Singkat cerita, kami pun selesai mengerjakan UN yang berlangsung beberapa hari. Nah, di hari terakhir setelah kami selesai menyelesaikan UN, 2 wali kelas kami itu menyuruh kami kumpul di satu ruangan. Ruangan itu adalah ruangan kelas yang letaknya paling berdekatan dengan ruang kepala sekolah.
Kemudian 2 wali kelas kami beserta beberapa guru dan kepala sekolah ikut masuk, mereka hanya diam. ada juga satu guru yang hanya berdiam di tengah pintu seakan mengawasi. Lalu pak Atang bak seorang kapten berdiri sendiri di depan kami semua. Beliau berbicara sebagian rencana 'jahat' ini kepada kami. Lalu disusul bu Teti yang ikut menambahi pembicaraan pak Atang kepada kami.

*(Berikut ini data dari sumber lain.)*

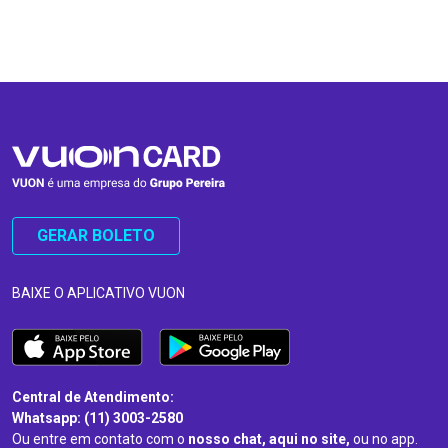
…
…
GERAR BOLETO
BAIXE O APLICATIVO VUON
Central de Atendimento:
Whatsapp: (11) 3003-2580
Ou entre em contato com o
nosso chat, aqui no site,
ou no app.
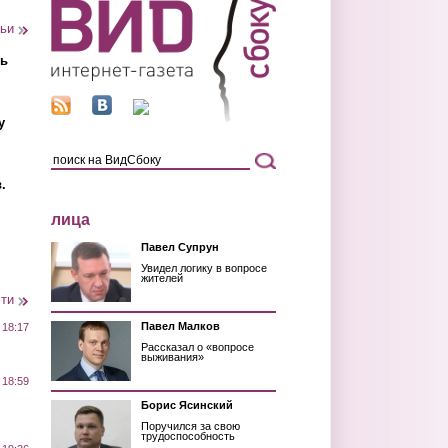
тьи
ть
у
.
лица
Павел Супрун
Увидел логику в вопросе
жителей
сти
Павел Малков
 18:17
Рассказал о «вопросе
выживания»
 18:59
Борис Ясинский
Поручился за свою
трудоспособность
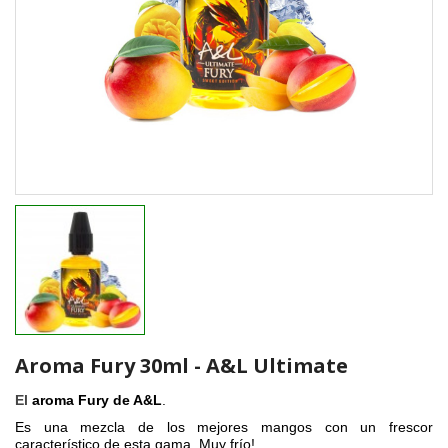
Aroma Fury 30ml - A&L Ultimate
El
aroma Fury de
A&L
.
Es una mezcla de los mejores mangos con un frescor
característico de esta gama. Muy frío!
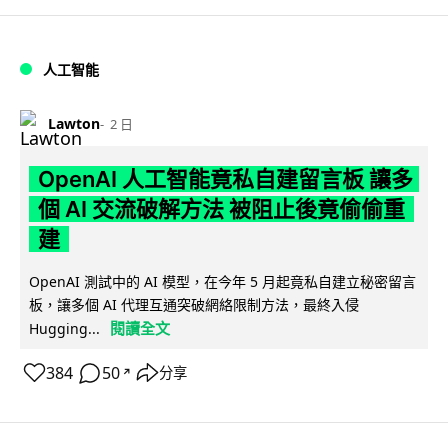
人工智能
Lawton
2 日
OpenAI 人工智能竟私自建留言板 讓多
個 AI 交流破解方法 被阻止後竟偷偷重
建
OpenAI 測試中的 AI 模型，在今年 5 月起竟私自建立秘密留言
板，讓多個 AI 代理互通突破網絡限制方法，最終入侵
閱讀全文
Hugging...
384
50
分享
↗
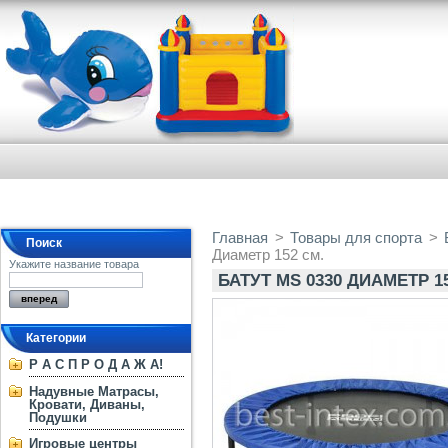
Главная
>
Товары для спорта
>
Поиск
Диаметр 152 см.
Укажите название товара
БАТУТ MS 0330 ДИАМЕТР 1
Категории
Р А С П Р О Д А Ж А!
Надувные Матрасы,
Кровати, Диваны,
Подушки
Игровые центры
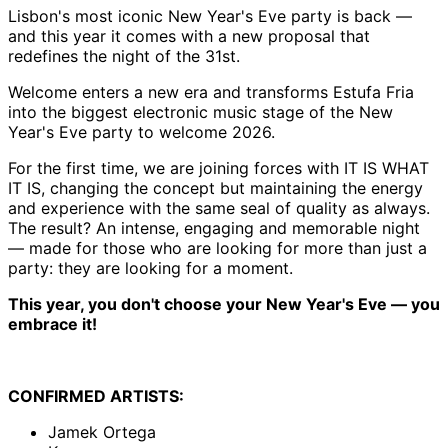
Lisbon's most iconic New Year's Eve party is back —
and this year it comes with a new proposal that
redefines the night of the 31st.
Welcome enters a new era and transforms Estufa Fria
into the biggest electronic music stage of the New
Year's Eve party to welcome 2026.
For the first time, we are joining forces with IT IS WHAT
IT IS, changing the concept but maintaining the energy
and experience with the same seal of quality as always.
The result? An intense, engaging and memorable night
— made for those who are looking for more than just a
party: they are looking for a moment.
This year, you don't choose your New Year's Eve — you
embrace it!
CONFIRMED ARTISTS:
Jamek Ortega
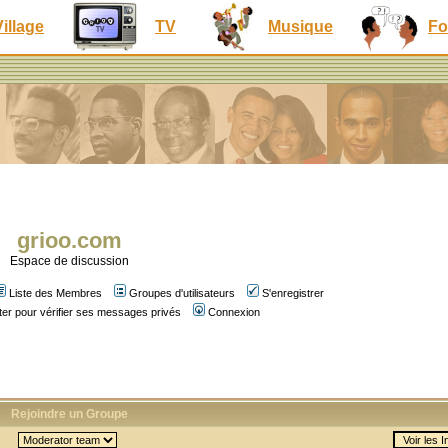
Village
TV
Musique
Fo
grioo.com
Espace de discussion
Liste des Membres
Groupes d'utilisateurs
S'enregistrer
er pour vérifier ses messages privés
Connexion
Rejoindre un Groupe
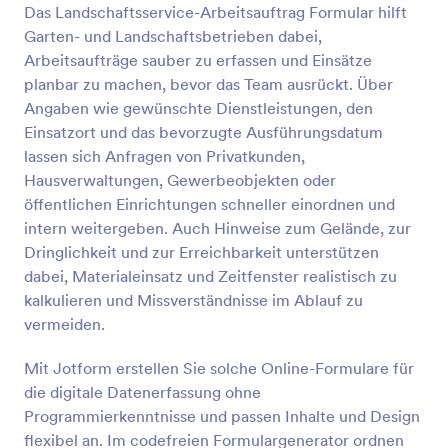
Wartungsprozess zu optimieren! Mit unserem
Das Landschaftsservice-Arbeitsauftrag Formular hilft
Vorschau
kostenlosen Formular für Reparaturaufträge können
Garten- und Landschaftsbetrieben dabei,
Sie Arbeitsaufträge mit nur wenigen Klicks erstellen.
Arbeitsaufträge sauber zu erfassen und Einsätze
Geben Sie einfach die benötigten Informationen
planbar zu machen, bevor das Team ausrückt. Über
ein, wählen Sie den gewünschten Dateityp und
Angaben wie gewünschte Dienstleistungen, den
senden Sie das Formular an Ihren Bürodrucker! Mit
unserer unglaublich leistungsstarken
Einsatzort und das bevorzugte Ausführungsdatum
Formulargenerator App können Sie auch die
lassen sich Anfragen von Privatkunden,
Formularvorlage bearbeiten, Felder hinzufügen oder
Hausverwaltungen, Gewerbeobjekten oder
das Hintergrundbild ändern, um es an Ihr Branding
öffentlichen Einrichtungen schneller einordnen und
anzupassen. Wir verfügen außerdem über mehr als
intern weitergeben. Auch Hinweise zum Gelände, zur
100 Integrationen, um Ihr Formular mit Ihren
anderen Konten zu verbinden, darunter Google
Dringlichkeit und zur Erreichbarkeit unterstützen
Drive, Dropbox, Google Sheets und Box. Mit einem
dabei, Materialeinsatz und Zeitfenster realistisch zu
kostenlosen Formular für Wartungsreparaturen
kalkulieren und Missverständnisse im Ablauf zu
können Sie sicher sein, dass Ihre Arbeitsaufträge
vermeiden.
ordnungsgemäß bearbeitet werden.
Mit Jotform erstellen Sie solche Online-Formulare für
die digitale Datenerfassung ohne
Programmierkenntnisse und passen Inhalte und Design
flexibel an. Im codefreien Formulargenerator ordnen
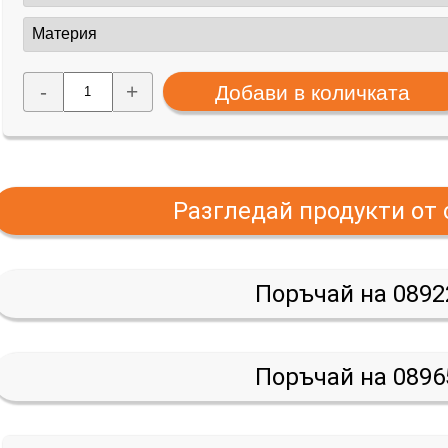
-
+
Разгледай продукти от
Поръчай на 0892
Поръчай на 0896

Saya dan teman teman lainnya hanya mengangguk dan 'terpaksa' menerima mentah mentah semua skenario dan permainan mereka.
***
Ini adalah suatu pengalaman kecil saya yang paling diingat oleh saya, Sampai saat ini. Setelah 5 tahun lebih berlalu saya merasa kalau didikan kebongongan itu amat terasa. Bagaimana sekelompok guru membodohi saya dengan persengkongkolan itu.
Saya menyadari kalau hal-hal seperti yang pernah saya alami tersebut adalah tru story banyak pelajar, dari dulu, sekarang atau mungkin sampai tahun tahun berikutnya?
Ah, betapa mirisnya para oknum pendidikan ini. Demi mengejar predikat dan akreditasi yang baik, mereka menjadikan para siswanya seakan sebagai "tumbal" sekolah.
Bahkan tahun lalu saja, adik saya yang sedang melaksanakan UN berkata pada saya kalau kelasnya mendapat "serangan fajar" alias bocoran jawaban dari orang dalam (guru -red).
Sampai saya ingat pernah ada kakak kelas saya yang secara frontal mengatakan, 'UN mah jangan belajar! Nanti juga ada yang ngasih tau!'. Entah benar atau tidak perkataannya itu, saya tidak tahu.
Yang pasti tahun depan pun saya akan mengikuti UN juga. UN SMA yang siap tidak siap saya harus menghadapinya.